Within the records below is a range that opens at the line with "We believe that" and closes at the line with "The best cash back on". Return that range word for word, both ends included, and only that range.
THE INPUT below:
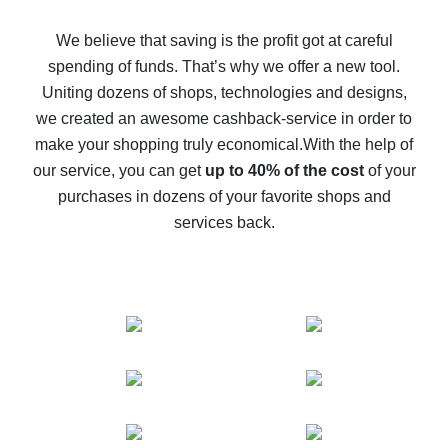
How to get back on AliExpress - easy ways to get cash
back
We believe that saving is the profit got at careful
spending of funds. That’s why we offer a new tool.
10% cash back on AliExpress - the impossible is
possible
Uniting dozens of shops, technologies and designs,
we created an awesome cashback-service in order to
The best cash back on AliExpress - how to find it
make your shopping truly economical.
With the help of
The best cash back service for AliExpress - let's
our service, you can get
up to 40% of the cost
of your
compare offers
purchases in dozens of your favorite shops and
services back.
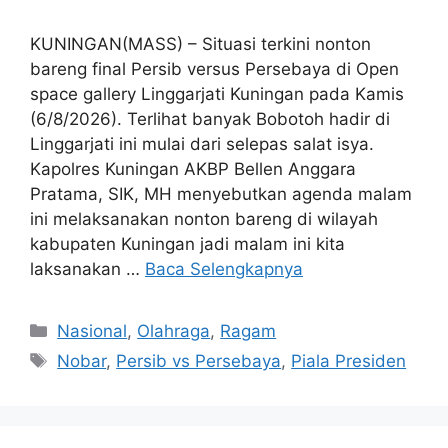
KUNINGAN(MASS) – Situasi terkini nonton
bareng final Persib versus Persebaya di Open
space gallery Linggarjati Kuningan pada Kamis
(6/8/2026). Terlihat banyak Bobotoh hadir di
Linggarjati ini mulai dari selepas salat isya.
Kapolres Kuningan AKBP Bellen Anggara
Pratama, SIK, MH menyebutkan agenda malam
ini melaksanakan nonton bareng di wilayah
kabupaten Kuningan jadi malam ini kita
laksanakan …
Baca Selengkapnya
Kategori
Nasional
,
Olahraga
,
Ragam
Tag
Nobar
,
Persib vs Persebaya
,
Piala Presiden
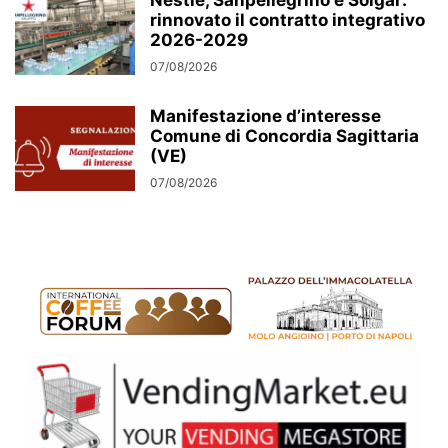
rinnovato il contratto integrativo
2026-2029
07/08/2026
Manifestazione d’interesse
Comune di Concordia Sagittaria
(VE)
07/08/2026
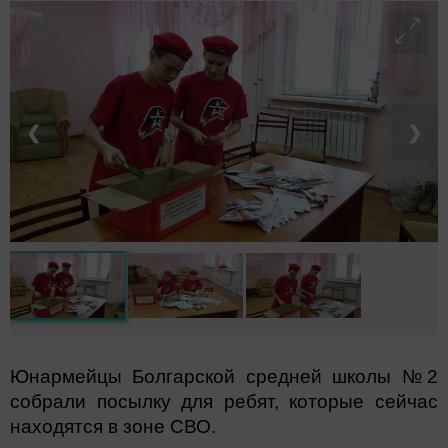
❮
❯
Юнармейцы Болгарской средней школы №2
собрали посылку для ребят, которые сейчас
находятся в зоне СВО.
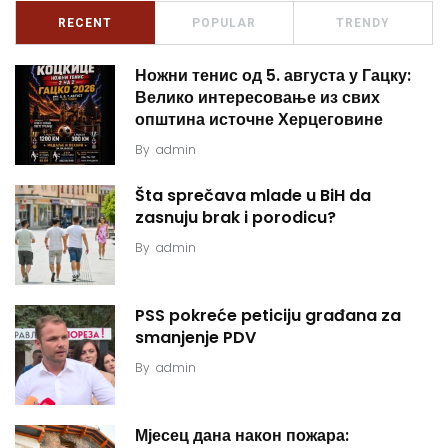
RECENT
POPULAR
TRENDY
Ножни тенис од 5. августа у Гацку:
Велико интересовање из свих
општина источне Херцеговине
By
admin
Šta sprečava mlade u BiH da
zasnuju brak i porodicu?
By
admin
PSS pokreće peticiju građana za
smanjenje PDV
By
admin
Мјесец дана након пожара:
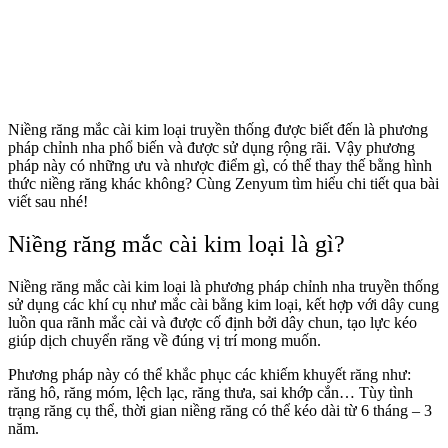
Niềng răng mắc cài kim loại truyền thống được biết đến là phương
pháp chỉnh nha phổ biến và được sử dụng rộng rãi. Vậy phương
pháp này có những ưu và nhược điểm gì, có thể thay thế bằng hình
thức niềng răng khác không? Cùng Zenyum tìm hiểu
chi tiết
qua bài
viết sau nhé!
Niềng răng mắc cài kim loại là gì?
Niềng răng mắc cài kim loại là phương pháp chỉnh nha truyền thống
sử dụng các khí cụ như mắc cài bằng kim loại, kết hợp với dây cung
luồn qua rãnh mắc cài và được cố định bởi dây chun, tạo lực kéo
giúp dịch chuyển răng về đúng vị trí mong muốn.
Phương pháp này có thể khắc phục các khiếm khuyết răng như:
răng hô, răng móm, lệch lạc, răng thưa, sai khớp cắn… Tùy tình
trạng răng cụ thể, thời gian niềng răng có thể kéo dài từ 6 tháng – 3
năm.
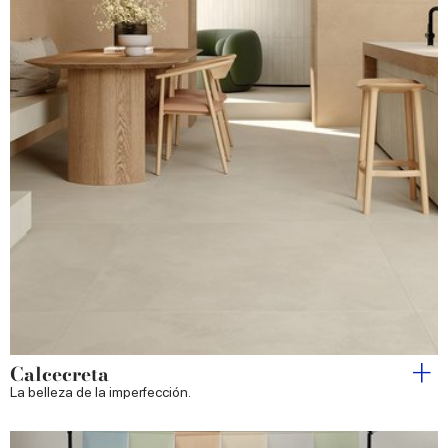
Calcecreta
La belleza de la imperfección.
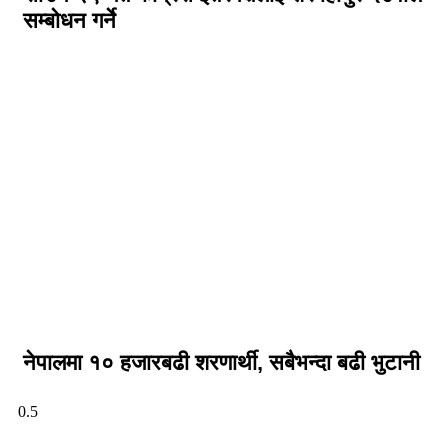
सम्बोधन गर्ने
नेपालमा १० हजारबढी शरणार्थी, सबैभन्दा बढी भुटानी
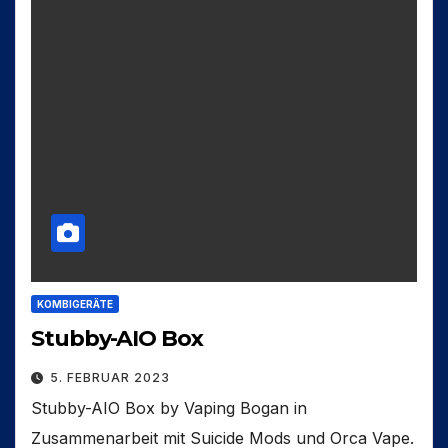
KOMBIGERÄTE
Stubby-AIO Box
5. FEBRUAR 2023
Stubby-AIO Box by Vaping Bogan in
Zusammenarbeit mit Suicide Mods und Orca Vape.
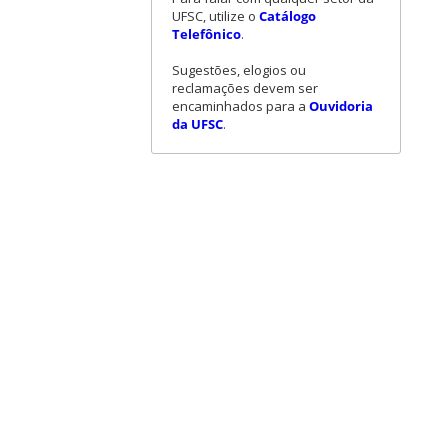
UFSC, utilize o
Catálogo
Telefônico
.
Sugestões, elogios ou
reclamações devem ser
encaminhados para a
Ouvidoria
da UFSC
.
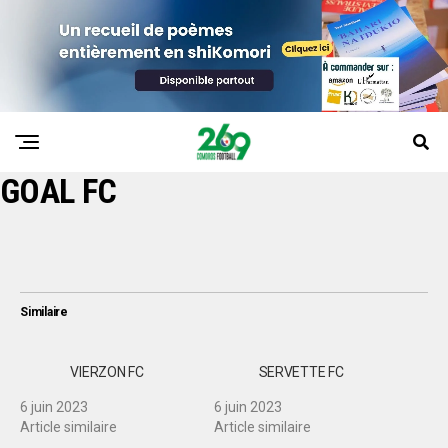
GOAL FC
Similaire
VIERZON FC
SERVETTE FC
6 juin 2023
6 juin 2023
Article similaire
Article similaire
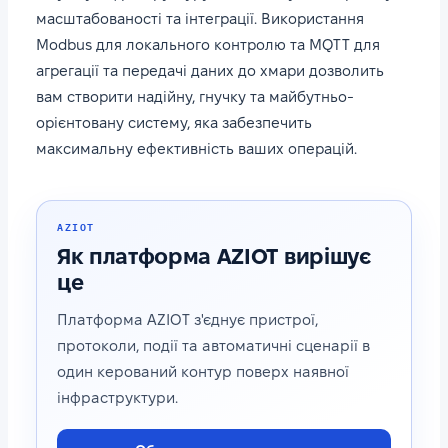
масштабованості та інтеграції. Використання
Modbus для локального контролю та MQTT для
агрегації та передачі даних до хмари дозволить
вам створити надійну, гнучку та майбутньо-
орієнтовану систему, яка забезпечить
максимальну ефективність ваших операцій.
AZIOT
Як платформа AZIOT вирішує
це
Платформа AZIOT з'єднує пристрої,
протоколи, події та автоматичні сценарії в
один керований контур поверх наявної
інфраструктури.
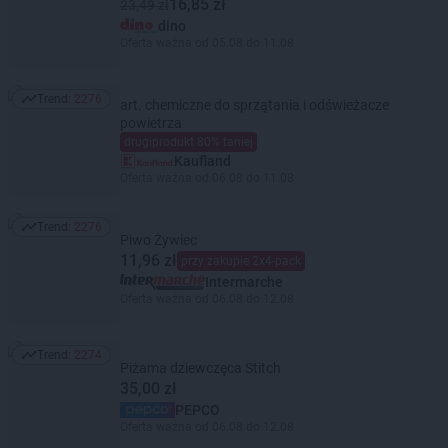
16,85 zł
23,49 zł
dino
Oferta ważna od 05.08 do 11.08
Trend:
2276
art. chemiczne do sprzątania i odświeżacze
Trend: 2276
powietrza
drugiprodukt 80% taniej
Kaufland
Oferta ważna od 06.08 do 11.08
Trend:
2276
Trend: 2276
Piwo Żywiec
11,96 zł
przy zakupie 2x4-pack
Intermarche
Oferta ważna od 06.08 do 12.08
Trend:
2274
Trend: 2274
Piżama dziewczęca Stitch
35,00 zł
PEPCO
Oferta ważna od 06.08 do 12.08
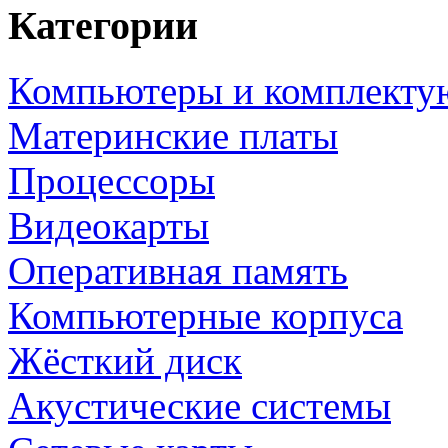
Категории
Компьютеры и комплект
Материнские платы
Процессоры
Видеокарты
Оперативная память
Компьютерные корпуса
Жёсткий диск
Акустические системы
End of THE INPUT.
= EXERCISE OUTPUT =
We believe that saving is the profit got at careful
spending of funds. That’s why we offer a new tool.
10% cash back on AliExpress - the impossible is
possible
Uniting dozens of shops, technologies and designs,
we created an awesome cashback-service in order to
The best cash back on AliExpress - how to find it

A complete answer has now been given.